Alameda town plaza idea

Save the historic theater or bring back the movies? Are the options really that far apart? Do we lose the theater unless we build out an 8-screen multiplex? Alameda's general plan calls for some new gathering space within the heart of the city, so the anti-multiplex group asked me to illustrate a town plaza. Architectural work is not my area of training, but I am able to put down on paper what people describe.

I've lived in Alameda for just 7 years, so I'm a newcomer. I have been able to watch the city struggle to find itself after the Navy left. It's floundering. I'd like to see Alameda rise up to become jewel of community, local business and environmental awareness, with strong spiritual foundations. I'd like us to find ways to apply the best of what our society is discovering about how to be a society. I don't think a multiple screen cineplex is part of that.

Alamedans need to get out more. They need to go to Ashland, Eugene, West Yellowstone, and Olympia. They need to see how other large "small towns" manage growth, density, and diversity. As long as we don't go look for ourselves, then the big-box developers will always be able to push their Sprawl solutions onto us.

Friday, October 28, 2005

Digital "paper"

Remember the Pine Oats box from Minority Report? Siemens has developed the thin-film, disposable display to make it possible. Someone's going to have to update a lot of logos and artwork to take advantage of this new consumer product interface... I wonder if I have the time and effort in me to be an early adopter.

Short Flash animations could play on the things. Yeah, I think I'll keep my ear to the ground on this. I'm really an animator at heart. And while the fact these things are landfill-on-the-hoof bothers me some, I do see some benefit to being able to have moving displays on packages.

Thursday, October 20, 2005

Law abiding, don't assume otherwise

Secret codes printed by our color printers?

While I'm all for preventing counterfeiting, I am really disturbed that every piece of paper coming out of my color printer has a printed message with the serial number and date. The people at Xerox, Adobe, and HP who write printer drivers have known about this, clearly were asked by the government to include this protocol, but where's the transparency of process?
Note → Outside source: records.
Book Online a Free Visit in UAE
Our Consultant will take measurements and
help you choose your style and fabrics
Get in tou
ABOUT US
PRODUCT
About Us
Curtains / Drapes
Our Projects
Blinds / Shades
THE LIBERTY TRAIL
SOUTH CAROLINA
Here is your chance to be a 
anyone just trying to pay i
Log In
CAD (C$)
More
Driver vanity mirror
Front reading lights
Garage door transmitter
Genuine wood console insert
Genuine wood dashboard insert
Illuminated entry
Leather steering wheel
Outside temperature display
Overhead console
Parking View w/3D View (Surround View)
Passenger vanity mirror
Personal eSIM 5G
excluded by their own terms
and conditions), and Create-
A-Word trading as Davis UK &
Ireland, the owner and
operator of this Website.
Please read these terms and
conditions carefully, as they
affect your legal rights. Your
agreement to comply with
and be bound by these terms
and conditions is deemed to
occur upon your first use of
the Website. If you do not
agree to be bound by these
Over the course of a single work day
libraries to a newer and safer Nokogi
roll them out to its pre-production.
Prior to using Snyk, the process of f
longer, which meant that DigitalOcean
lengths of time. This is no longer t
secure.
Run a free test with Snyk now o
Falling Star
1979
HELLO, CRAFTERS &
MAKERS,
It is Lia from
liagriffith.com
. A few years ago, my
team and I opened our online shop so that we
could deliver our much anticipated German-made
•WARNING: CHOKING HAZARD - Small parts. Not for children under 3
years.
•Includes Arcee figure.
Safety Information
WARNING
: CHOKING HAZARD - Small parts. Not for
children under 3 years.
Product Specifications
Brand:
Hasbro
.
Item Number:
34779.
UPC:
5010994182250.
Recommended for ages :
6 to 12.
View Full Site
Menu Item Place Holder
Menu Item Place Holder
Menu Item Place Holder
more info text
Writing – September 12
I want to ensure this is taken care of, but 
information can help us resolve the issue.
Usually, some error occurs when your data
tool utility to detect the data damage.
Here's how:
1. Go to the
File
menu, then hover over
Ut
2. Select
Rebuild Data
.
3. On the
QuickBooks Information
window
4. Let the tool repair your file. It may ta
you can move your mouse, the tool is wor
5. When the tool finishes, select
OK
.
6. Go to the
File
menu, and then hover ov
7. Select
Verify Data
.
I am so appalled I scarcely know where to begin. I think one aspect you can't ignore is that a mountain of people have known about this for at least 10 years, and it's just now coming out. I'm told that a conspiracy is difficult to keep quiet when there are many people involved... but here's an example of something invasive, kept quiet for a long time.

Monday, October 17, 2005


Rocket Racers are on the way. How much of this am I responsible for? At the risk of rekindling adolescent egosim, I do wish to point out that I've worked with both XCOR and Velocity aircraft. I made email and phone introductions between the principals of the two companies. I pointed out the the engineers at XCOR that the Velocity team would be a natural fit to provide the airframe for whatever their next vehicle would be, since Burt Rutan was too busy working on the Virgin Galactic project. I mentioned to the Swings that it would be cool to be part of whatever XCOR was up to.

Who knows? I might have been a mere quantum ripple, less than the flapping of a butterfly's wing. It's a fact that the two groups were already attending the same airshows, but it's also a fact that they weren't talking to each other. Rocket Racers might have become real entirely without me, or I might have been the last bit of oomph that pushed the idea across the threshold. The point, I suppose, is never fear to put out into the Universe what you would like to see become real.

Friday, October 07, 2005

Starting the design

First of all, I had to paste this image together because I couldn't get both of us into frame. So that's why it's artsy.

There are a few methods useful to initiating a design project. One that I use with people who are brand-new to the idea, or more specifically, don't have the vernacular of design, is to assign them the job of gathering up things that strike their fancy. Sometimes I'll use this with people who are too steeped in design, to help them break free of their preconceptions.

"I want you, in the next week, to just notice things as you go through your world. Notice anything that captures your attention: your favorite clothes, your favorite music, a car commercial, a magazine ad, your favorite present... bring these to me, and we'll unravel the story they tell." Sometimes clients don't quite understand and go through the phone book, clipping out all the ads from their competitors. To them I say, "Next week, don't bring me anything from your profession. Bring me your favorite sports team logo, beer bottle label, and hood ornament. But I don't need to see anything else from your industry."

My most successful designs ever, come out of this process.

It's also great fun. We open their bag of stuff, and I listen to the story of each artifact. I'm listening for how this person connects with the world. By creating a design that explicitly relates to their connection, we create a powerful communication tool, helpful for other people to connect to my client. The conduit goes both ways. What attracts my client, relates to their right livelihood. By drawing people into the relationship, the design pre-qualifies my client's potential clients.